Exercise input section start
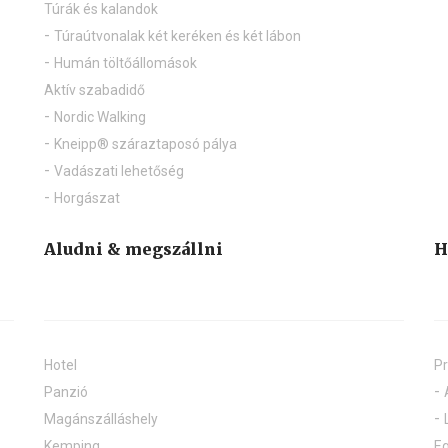
Túrák és kalandok
Túraútvonalak két keréken és két lábon
Humán töltőállomások
Aktív szabadidő
Nordic Walking
Kneipp® száraztaposó pálya
Vadászati lehetőség
Horgászat
Aludni & megszállni
H
Hotel
Pr
Panzió
Magánszálláshely
Kemping
Eg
Exercise input section end
▶ [Description of the task]: Output exactly what runs from the line with "Aktív szabadidő" to the final line above, both lines included, and nothing else.

▶ [Response]:
Aktív szabadidő
Nordic Walking
Kneipp® száraztaposó pálya
Vadászati lehetőség
Horgászat
Aludni & megszállni
H
Hotel
Pr
Panzió
Magánszálláshely
Kemping
Eg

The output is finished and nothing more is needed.